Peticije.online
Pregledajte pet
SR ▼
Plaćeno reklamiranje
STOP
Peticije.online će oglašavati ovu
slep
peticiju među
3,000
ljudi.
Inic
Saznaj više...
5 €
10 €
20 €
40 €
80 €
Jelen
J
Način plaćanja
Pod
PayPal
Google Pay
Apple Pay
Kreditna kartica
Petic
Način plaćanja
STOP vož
....
■ What you will do ■
Locate the word "Peticije" in the entries, and copy every line where it is found.

■ Solution below ■
Peticije.online
Peticije.online će oglašavati ovu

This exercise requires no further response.